**TASK OBJECTIVE:** Although the entries hold pictures, only their words are printed back, exactly as given.

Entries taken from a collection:
○ ○ ○ ○ ○
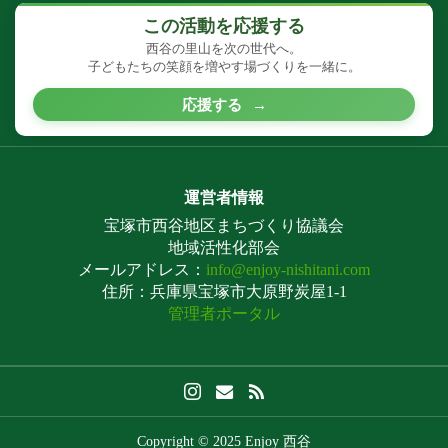
この活動を応援する
西谷の里山を次の世代へ。
子どもたちの笑顔を増やす場づくりを一緒に。
応援する
→
運営者情報
宝塚市西谷地区まちづくり協議会
地域活性化部会
メールアドレス：
info@enjoy-nishitani.com
住所：兵庫県宝塚市大原野炭屋1-1
管理者ポータル
Copyright © 2025 Enjoy 西谷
○ ○ ○ ○ ○
**EXERCISE OUTPUT:**
この活動を応援する
西谷の里山を次の世代へ。
子どもたちの笑顔を増やす場づくりを一緒に。
応援する
→
運営者情報
宝塚市西谷地区まちづくり協議会
地域活性化部会
メールアドレス：
info@enjoy-nishitani.com
住所：兵庫県宝塚市大原野炭屋1-1
管理者ポータル
Copyright © 2025 Enjoy 西谷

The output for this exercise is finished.